**WORK REQUEST**
Only one span of the listing below is wanted: the lines from the one with "nieuwsbrief (203, 958)" through the one with "gastenboek (203, 1008)", reproduced exactly, both ends kept.

= = = = =

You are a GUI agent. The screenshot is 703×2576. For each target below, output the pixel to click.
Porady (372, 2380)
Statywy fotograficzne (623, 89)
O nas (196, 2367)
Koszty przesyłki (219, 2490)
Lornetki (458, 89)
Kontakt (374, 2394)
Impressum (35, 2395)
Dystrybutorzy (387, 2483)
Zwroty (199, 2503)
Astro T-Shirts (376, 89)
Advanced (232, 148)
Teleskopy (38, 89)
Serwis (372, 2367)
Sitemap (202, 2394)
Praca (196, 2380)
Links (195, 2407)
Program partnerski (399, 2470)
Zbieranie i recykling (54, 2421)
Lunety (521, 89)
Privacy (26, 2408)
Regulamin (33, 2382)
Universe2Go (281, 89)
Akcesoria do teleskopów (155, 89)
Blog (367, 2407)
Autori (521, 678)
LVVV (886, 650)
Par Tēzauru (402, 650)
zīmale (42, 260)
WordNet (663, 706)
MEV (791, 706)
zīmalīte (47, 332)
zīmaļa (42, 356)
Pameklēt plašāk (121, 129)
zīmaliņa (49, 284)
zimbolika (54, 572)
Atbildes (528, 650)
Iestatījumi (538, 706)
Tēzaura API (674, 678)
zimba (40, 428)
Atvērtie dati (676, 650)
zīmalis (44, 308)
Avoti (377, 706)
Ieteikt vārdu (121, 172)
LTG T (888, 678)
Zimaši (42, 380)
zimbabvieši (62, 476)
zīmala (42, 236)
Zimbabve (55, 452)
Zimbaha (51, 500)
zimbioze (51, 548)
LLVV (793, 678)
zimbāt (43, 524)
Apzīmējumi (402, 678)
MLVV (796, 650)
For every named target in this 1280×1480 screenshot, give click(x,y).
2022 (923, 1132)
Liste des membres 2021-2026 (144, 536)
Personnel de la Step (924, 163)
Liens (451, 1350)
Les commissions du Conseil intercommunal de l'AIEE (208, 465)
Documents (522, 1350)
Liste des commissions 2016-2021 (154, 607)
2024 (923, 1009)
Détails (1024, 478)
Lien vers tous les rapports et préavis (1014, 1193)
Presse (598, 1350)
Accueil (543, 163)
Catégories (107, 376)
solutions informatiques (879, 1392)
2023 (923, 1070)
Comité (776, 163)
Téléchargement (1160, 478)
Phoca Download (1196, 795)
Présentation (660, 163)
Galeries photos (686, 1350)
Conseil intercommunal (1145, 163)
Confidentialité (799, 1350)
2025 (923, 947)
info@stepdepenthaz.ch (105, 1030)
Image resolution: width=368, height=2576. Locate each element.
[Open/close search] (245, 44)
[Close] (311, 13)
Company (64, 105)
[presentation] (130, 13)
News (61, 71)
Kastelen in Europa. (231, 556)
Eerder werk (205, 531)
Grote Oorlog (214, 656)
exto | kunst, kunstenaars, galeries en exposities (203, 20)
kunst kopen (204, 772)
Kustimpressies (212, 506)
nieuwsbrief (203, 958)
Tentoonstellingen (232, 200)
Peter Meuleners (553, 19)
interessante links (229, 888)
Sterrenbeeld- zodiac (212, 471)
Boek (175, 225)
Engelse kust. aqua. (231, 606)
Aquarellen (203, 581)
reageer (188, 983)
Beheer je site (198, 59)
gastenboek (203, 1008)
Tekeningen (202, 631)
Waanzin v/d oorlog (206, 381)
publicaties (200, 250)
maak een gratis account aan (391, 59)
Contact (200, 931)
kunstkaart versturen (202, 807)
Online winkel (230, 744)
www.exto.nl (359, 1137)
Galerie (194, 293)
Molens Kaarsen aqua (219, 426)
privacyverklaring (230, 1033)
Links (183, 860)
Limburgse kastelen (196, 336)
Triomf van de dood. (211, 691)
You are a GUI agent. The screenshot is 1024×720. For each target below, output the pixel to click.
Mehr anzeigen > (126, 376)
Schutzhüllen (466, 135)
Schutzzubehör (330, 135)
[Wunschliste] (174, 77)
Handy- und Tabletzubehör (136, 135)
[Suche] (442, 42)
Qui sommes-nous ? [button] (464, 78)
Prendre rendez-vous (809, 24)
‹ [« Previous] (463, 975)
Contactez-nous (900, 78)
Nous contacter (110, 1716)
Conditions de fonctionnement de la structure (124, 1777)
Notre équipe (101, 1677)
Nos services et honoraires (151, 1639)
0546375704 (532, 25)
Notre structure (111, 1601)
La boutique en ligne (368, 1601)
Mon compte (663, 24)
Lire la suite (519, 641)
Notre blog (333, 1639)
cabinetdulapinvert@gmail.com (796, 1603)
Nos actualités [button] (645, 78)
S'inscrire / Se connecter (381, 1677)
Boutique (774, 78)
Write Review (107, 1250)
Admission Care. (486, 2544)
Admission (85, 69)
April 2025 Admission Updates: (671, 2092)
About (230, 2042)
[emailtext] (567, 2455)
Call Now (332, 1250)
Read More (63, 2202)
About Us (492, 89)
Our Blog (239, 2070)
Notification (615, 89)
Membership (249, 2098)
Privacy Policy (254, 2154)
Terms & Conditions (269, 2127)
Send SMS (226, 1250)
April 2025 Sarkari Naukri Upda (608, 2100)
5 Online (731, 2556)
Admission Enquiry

= = = = =

**RESULT OF THE TASK**
nieuwsbrief (203, 958)
Tentoonstellingen (232, 200)
Peter Meuleners (553, 19)
interessante links (229, 888)
Sterrenbeeld- zodiac (212, 471)
Boek (175, 225)
Engelse kust. aqua. (231, 606)
Aquarellen (203, 581)
reageer (188, 983)
Beheer je site (198, 59)
gastenboek (203, 1008)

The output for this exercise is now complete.